My wife wishes people a “Merry Christmas,” while I say “Happy holidays.” We both have our reasons for doing so, and we are both right.
It’s important to us to keep Jesus as the central focus of Christmas. One way my wife does so is by wishing everyone a “Merry Christmas” – every chance she gets. She never says “Merry Xmas” and doesn’t shop at stores that resort to that godless abbreviation. She also never says “Happy holidays” – and gives me a critical glare when I do.
I am, however, quick to say “Merry Christmas” to people who follow Jesus and am happy to return the greeting to others who offer it to me.
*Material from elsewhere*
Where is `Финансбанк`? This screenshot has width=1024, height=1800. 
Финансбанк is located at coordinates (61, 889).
My preference, however, is a more intentional “Have a wonderful Christmas,” because the idea of making merry is a bit too jolly for me, obscuring the wondrous love of Jesus and what he came to do.
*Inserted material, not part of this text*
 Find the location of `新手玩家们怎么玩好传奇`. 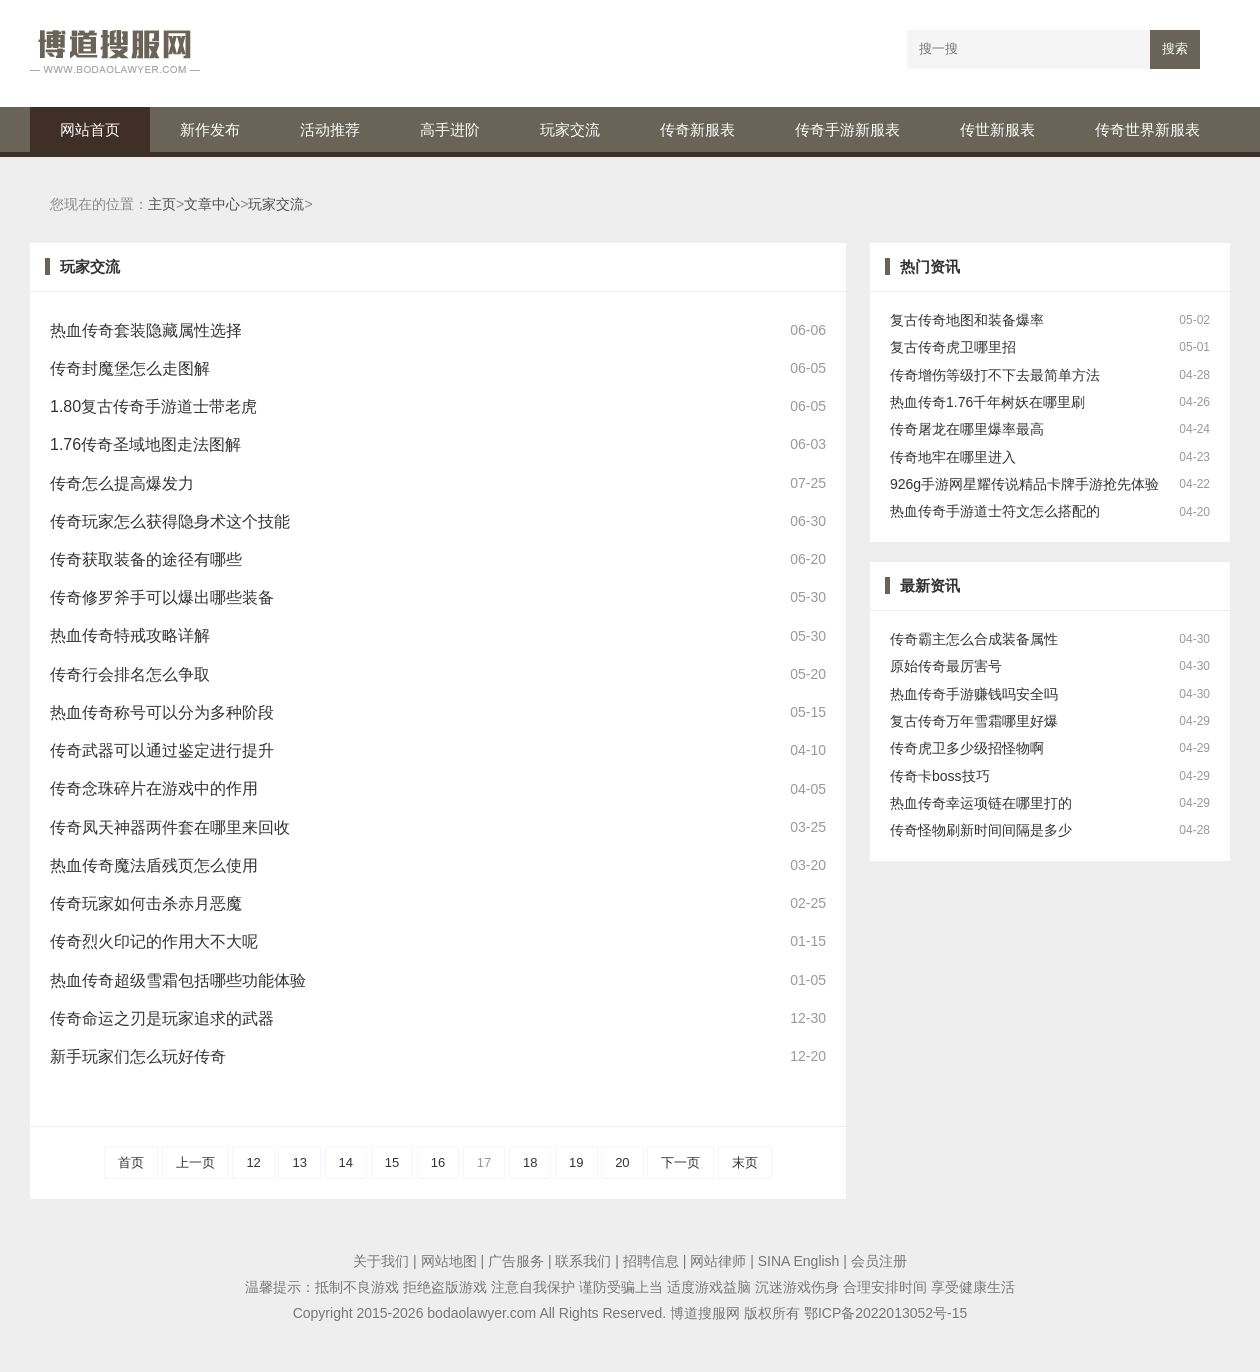

新手玩家们怎么玩好传奇 is located at coordinates (138, 1056).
However, when expressing season’s greetings to people of unknown faith, I prefer a less confrontational “Happy holidays.” While people of other faiths could take my “Merry Christmas” greeting in a secular sense, they could likewise be incensed at a perceived attempt to proselytize. That would not be my intent; I do not want to offend.
My wife thinks I’m over analyzing something simple.
I consider it this way: How would I feel if someone wished me a “Happy Kwanzaa,” a created holiday originally intended as an “oppositional alternative” to Christmas?
Someone did, and I was offended. Caught off guard and unwilling to reply with “Happy Kwanzaa,” I blurted out “Merry Christmas.” Sadly, I responded to his confrontation with an equally confronting retort.
I wish I had just smiled and said, “Happy holidays.”